The series does indeed make some deep and scathing criticisms of the traditional Japanese culture of conformity and group mentality at the ethical level. Ethically, we see that poor Aoi's freedom has been compromised from the beginning by the expectations her family has laid upon her: Miyabi informs her in stentorian tones of her duties to the Sakuraba family, which Aoi comes to see as an unbearable burden. But the criticism goes deeper: when it comes down to choosing between her normative obligations as a daughter of Sakuraba and her chosen individual identity as Kaworu's lover, we can feel her anxiety as she makes the decision to cut off her family, sacrificing everything for the chance to remain with Kaworu. This is a markedly existentialist critique. (Ultimately, I think Aoi is a feminist in the fullest way that is open to her – she ends up showing autonomy and taking full responsibility for her decisions, regardless of how shaped they may have been by her incredibly problematic upbringing.)
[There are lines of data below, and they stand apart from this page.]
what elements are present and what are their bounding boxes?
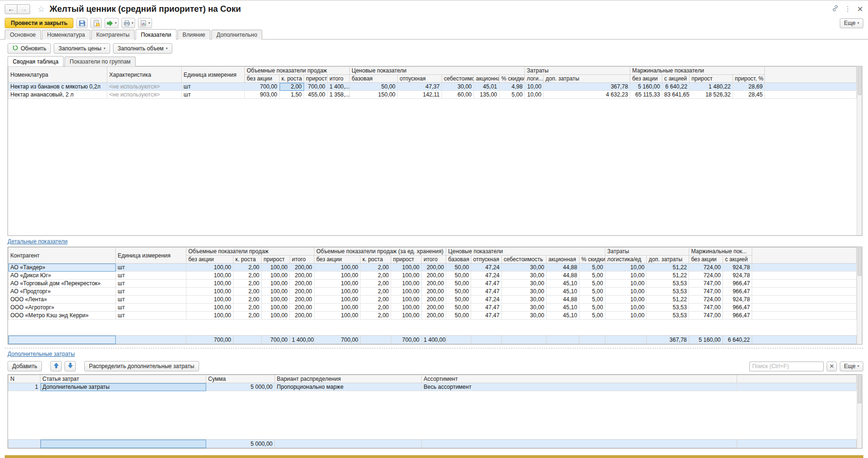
col-header[interactable]: с акцией: [662, 75, 690, 83]
table-cell[interactable]: Пропорционально марже: [275, 383, 422, 391]
tab-osnovnoe[interactable]: Основное: [5, 30, 41, 40]
col-header[interactable]: с акцией: [723, 256, 752, 264]
col-group-header[interactable]: Ценовые показатели: [350, 67, 525, 75]
table-cell[interactable]: 966,47: [723, 288, 752, 296]
col-header[interactable]: прирост: [262, 256, 290, 264]
col-header[interactable]: без акции: [314, 256, 361, 264]
table-cell[interactable]: 724,00: [689, 264, 723, 272]
table-row[interactable]: АО «Продторг»шт100,002,00100,00200,00100…: [8, 288, 857, 296]
col-header[interactable]: Статья затрат: [40, 375, 206, 383]
table-cell[interactable]: 100,00: [262, 312, 290, 320]
table-cell[interactable]: 45,10: [547, 304, 579, 312]
table-cell[interactable]: 51,22: [647, 272, 689, 280]
table-cell[interactable]: 2,00: [361, 272, 391, 280]
table-row[interactable]: Нектар ананасовый, 2 л<не используются>ш…: [8, 91, 857, 99]
table-cell[interactable]: 200,00: [422, 264, 446, 272]
col-header[interactable]: без акции: [689, 256, 723, 264]
section-splitter[interactable]: [5, 348, 863, 348]
table-cell[interactable]: 10,00: [605, 296, 647, 304]
col-header[interactable]: без акции: [186, 256, 233, 264]
fill-volume-button[interactable]: Заполнить объем▾: [113, 43, 172, 54]
fill-prices-button[interactable]: Заполнить цены▾: [54, 43, 110, 54]
col-header[interactable]: базовая: [350, 75, 398, 83]
table-cell[interactable]: 44,88: [547, 264, 579, 272]
table-cell[interactable]: АО «Тандер»: [8, 264, 116, 272]
table-cell[interactable]: 903,00: [245, 91, 280, 99]
table-cell[interactable]: 47,24: [471, 296, 502, 304]
table-cell[interactable]: 100,00: [391, 272, 422, 280]
search-input[interactable]: [749, 362, 824, 371]
col-header[interactable]: базовая: [446, 256, 471, 264]
tab-kontragenty[interactable]: Контрагенты: [91, 30, 135, 40]
table-cell[interactable]: 2,00: [233, 304, 262, 312]
table-cell[interactable]: [752, 272, 857, 280]
col-group-header[interactable]: Затраты: [525, 67, 630, 75]
more-button-top[interactable]: Еще▾: [840, 18, 863, 28]
table-row[interactable]: ООО «Агроторг»шт100,002,00100,00200,0010…: [8, 304, 857, 312]
table-cell[interactable]: 10,00: [605, 272, 647, 280]
col-header[interactable]: прирост: [304, 75, 328, 83]
table-row[interactable]: Нектар из бананов с мякотью 0,2л<не испо…: [8, 83, 857, 91]
table-cell[interactable]: 100,00: [186, 264, 233, 272]
table-cell[interactable]: шт: [116, 304, 186, 312]
col-header[interactable]: итого: [290, 256, 314, 264]
table-cell[interactable]: 30,00: [502, 312, 547, 320]
table-cell[interactable]: [752, 312, 857, 320]
table-cell[interactable]: 966,47: [723, 304, 752, 312]
create-based-on-button[interactable]: ▾: [104, 18, 119, 28]
forward-button[interactable]: →: [17, 4, 30, 14]
col-header[interactable]: N: [8, 375, 40, 383]
table-cell[interactable]: 50,00: [446, 296, 471, 304]
col-header[interactable]: себестоимость: [502, 256, 547, 264]
table-cell[interactable]: 200,00: [290, 304, 314, 312]
table-cell[interactable]: 1,50: [280, 91, 304, 99]
table-cell[interactable]: [752, 264, 857, 272]
col-header[interactable]: акционная: [547, 256, 579, 264]
table-cell[interactable]: [752, 280, 857, 288]
table-cell[interactable]: 724,00: [689, 296, 723, 304]
table-cell[interactable]: 747,00: [689, 312, 723, 320]
table-cell[interactable]: 100,00: [186, 304, 233, 312]
clear-search-button[interactable]: ✕: [827, 362, 837, 371]
col-header[interactable]: Сумма: [206, 375, 275, 383]
col-header[interactable]: итого: [422, 256, 446, 264]
vertical-scrollbar[interactable]: [857, 66, 862, 235]
col-header[interactable]: без акции: [630, 75, 662, 83]
col-header[interactable]: Контрагент: [8, 248, 116, 264]
vertical-scrollbar[interactable]: [857, 375, 862, 448]
table-cell[interactable]: 100,00: [186, 280, 233, 288]
scrollbar-thumb[interactable]: [858, 375, 861, 403]
table-cell[interactable]: 5,00: [579, 264, 605, 272]
col-group-header[interactable]: Маржинальные пок...: [689, 248, 752, 256]
table-cell[interactable]: 100,00: [391, 264, 422, 272]
table-cell[interactable]: 966,47: [723, 312, 752, 320]
table-cell[interactable]: АО «Дикси Юг»: [8, 272, 116, 280]
table-cell[interactable]: 100,00: [391, 312, 422, 320]
table-cell[interactable]: 2,00: [233, 288, 262, 296]
table-cell[interactable]: 1 480,22: [690, 83, 733, 91]
table-cell[interactable]: 100,00: [186, 312, 233, 320]
table-cell[interactable]: 2,00: [361, 304, 391, 312]
table-cell[interactable]: 100,00: [262, 272, 290, 280]
favorite-star-icon[interactable]: ☆: [38, 4, 45, 14]
table-cell[interactable]: 10,00: [525, 83, 544, 91]
table-cell[interactable]: 367,78: [544, 83, 630, 91]
table-cell[interactable]: 700,00: [245, 83, 280, 91]
table-cell[interactable]: 100,00: [262, 264, 290, 272]
table-cell[interactable]: 5,00: [579, 272, 605, 280]
table-cell[interactable]: 45,01: [474, 83, 499, 91]
scrollbar-thumb[interactable]: [858, 248, 861, 276]
table-cell[interactable]: 142,11: [398, 91, 442, 99]
table-cell[interactable]: 200,00: [290, 296, 314, 304]
table-cell[interactable]: ООО «Агроторг»: [8, 304, 116, 312]
col-group-header[interactable]: Объемные показатели продаж (за ед. хране…: [314, 248, 446, 256]
col-header[interactable]: % скидки: [499, 75, 525, 83]
col-header[interactable]: отпускная: [398, 75, 442, 83]
table-cell[interactable]: 5,00: [579, 304, 605, 312]
table-cell[interactable]: 50,00: [446, 288, 471, 296]
col-header[interactable]: логистика/ед: [605, 256, 647, 264]
table-cell[interactable]: 200,00: [290, 264, 314, 272]
table-cell[interactable]: 100,00: [314, 272, 361, 280]
col-header[interactable]: прирост, %: [733, 75, 765, 83]
subtab-po-gruppam[interactable]: Показатели по группам: [64, 56, 136, 66]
I was surprised by the presence of existentialist themes in AYA, to be honest, though existentialism does seem to feature prominently in many Japanese cartoons and graphic novels. Kanzaka Hajime's 神坂一 high-fantasy series Slayers NEXT features a teleological suspension of the ethical at its climax when Lina Inverse is faced with the decision to save Gourry Gabriev's life at the risk of destroying the world with a forbidden spell. Sen and Haku in Miyazaki Hayao's 宫崎骏 film Sen to Chihiro no Kamikakushi 《千と千寻の神隐し》 must each deal with identity crises (even losing and forgetting their own names!) in a world rife with nightmarish absurdity, and eventually recover their senses of purpose through self-sacrificial love for each other. And (of course) all of the characters in Anno Hideaki's 庵野秀明 Neon Genesis Evangelion are drenched in existential despair in the face of a meaningless universe. Other examples abound: Ghost in the Shell, Cowboy Bebop, Haibane Renmei 《灰羽连盟》. I marvel at how a culture which places such painstaking emphasis on traditional norms, conformity, family identity and nationalism can produce such a fascination in its popular artwork with the individualistic subjectivism of Sartre, Camus, Nietzsche, Dostoevsky and Kierkegaard – though perhaps it is simply a reaction on the part of the artists who find themselves on the periphery of the culture. Perhaps, as the alienated loners within this vast cultural system they come to identify strongly with this style of thinking, and use it to protest and resist the conservative patriarchal and conformist norms of the society around them.